======== Dataset excerpt

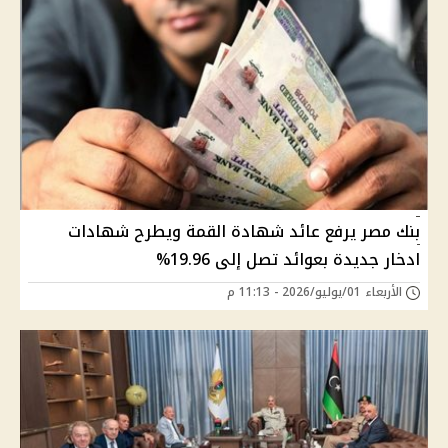
بنك مصر يرفع عائد شهادة القمة ويطرح شهادات
ادخار جديدة بعوائد تصل إلى 19.96%
الأربعاء 01/يوليو/2026 - 11:13 م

================

Exercise
Restate the data word for word without pictures.

Result
بنك مصر يرفع عائد شهادة القمة ويطرح شهادات
ادخار جديدة بعوائد تصل إلى 19.96%
الأربعاء 01/يوليو/2026 - 11:13 م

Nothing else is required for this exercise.